Cloudy with snow showers mainly during the evening. Low 32F. Winds light and variable. Chance of snow 40%.
Updated: January 12, 2022 @ 8:35 am
State Sen. Rob Ortt calls for public safety reform during a Tuesday news conference in Albany. State Republican lawmakers are calling for the repeal of bail reform, among other measures.

State Sen. Rob Ortt calls for public safety reform during a Tuesday news conference in Albany. State Republican lawmakers are calling for the repeal of bail reform, among other measures.
ALBANY — Republican lawmakers and law enforcement representatives cited an upswing in murders and other crimes while calling Tuesday for the immediate reinstatement of public safety in New York.
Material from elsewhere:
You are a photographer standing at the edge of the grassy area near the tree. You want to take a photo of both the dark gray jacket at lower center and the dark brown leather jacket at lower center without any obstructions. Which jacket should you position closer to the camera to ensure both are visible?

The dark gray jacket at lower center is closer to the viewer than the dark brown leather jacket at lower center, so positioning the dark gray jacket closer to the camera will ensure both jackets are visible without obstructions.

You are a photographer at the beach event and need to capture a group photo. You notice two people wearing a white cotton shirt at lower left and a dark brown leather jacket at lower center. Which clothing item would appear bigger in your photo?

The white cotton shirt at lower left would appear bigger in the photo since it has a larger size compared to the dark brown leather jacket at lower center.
The lawmakers cited statistics illustrating the upswing since 2019 — with the number of people killed by gun violence increasing 174 percent in Rochester. They also said 21 percent of defendants arraigned on felony charges in 2020 were rearrested for a new crime following pre-trial release.
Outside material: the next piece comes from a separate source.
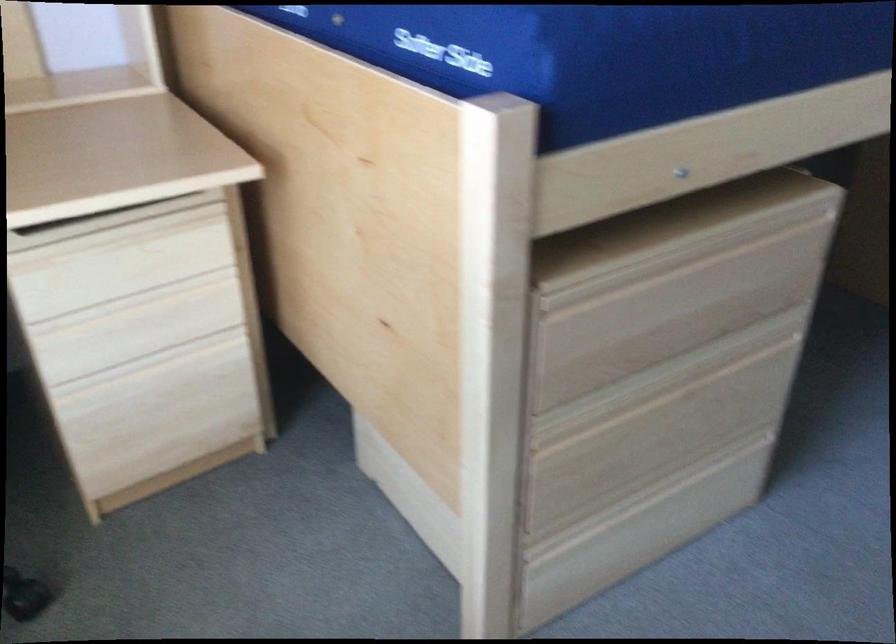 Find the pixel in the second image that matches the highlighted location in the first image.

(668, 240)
The GOP representatives said they’d be pursuing a “Restore Order” package involving 11 pieces of proposed legislation.
The bills include repealing bail reform, restoring judicial discretion, authorizing life in prison without parole for persistent violent felony offenders, and preventing the parole of anyone who sexually assaults and murders a child less than 18 years old, among other measures.
“My Republican colleagues and I believe that no New Yorker should ever feel unsafe in their homes, neighborhoods and local communities,” State Senate Minority Leader Rob Ortt, R-North Tonawanda. “Regrettably, the radical extremists now running the state Legislature have placed the interests of dangerous criminals above the rights of everyone else, including crime victims, law-abiding citizens and the dedicated law enforcement professionals who keep our communities safe. The results are painfully clear, and New Yorkers have had enough. It’s time to restore common sense and public safety to our state now.”
Numerous other GOP lawmakers also commented on the situation and legislation, including several from the GLOW region.
They included:
n State Sen. Patrick Gallivan, R-Elma — “As a former state trooper and sheriff of Erie County, I understand the many challenges facing law enforcement in its effort to keep our neighborhoods safe. With crime and victimization on the rise in many communities, it is clear that we need to fix the dangerous changes made to New York’s criminal justice system in recent years.
“Our laws should not favor offenders over law-abiding citizens and families. It is time to restore common sense criminal justice policies and ensure that law enforcement has the resources necessary to protect our communities and residents.”
n Assemblyman David DiPietro, R-East Aurora — “Radical Democrats have allowed our cities and communities to be overrun with crime in the so-called name of ‘reform’.”
DiPietro cited reports of criminals walking free after committing repeated crimes.
“(Democrats) ought to be ashamed of the situation they’ve created,” he said. “New Yorkers deserve to be safe and criminals deserve to be in jail. Repeal bail reform now.”
n Assemblywoman Marjorie Byrnes, R-Caledonia — “People don’t feel safe. Whether it’s a constituent who is concerned about getting carjacked or a small business owner having to make security investments, New Yorkers from Buffalo to Long Island don’t feel safe at work or at home.
“Sadly, the numbers back up these fears. We are here today to tell people, we hear you and we are doing something about it. We are working with law enforcement to try to provide them with the tools they need, but leaders in Albany must listen too. Gov. Hochul and legislative leaders need to join us. There’s no time like the present to do so.”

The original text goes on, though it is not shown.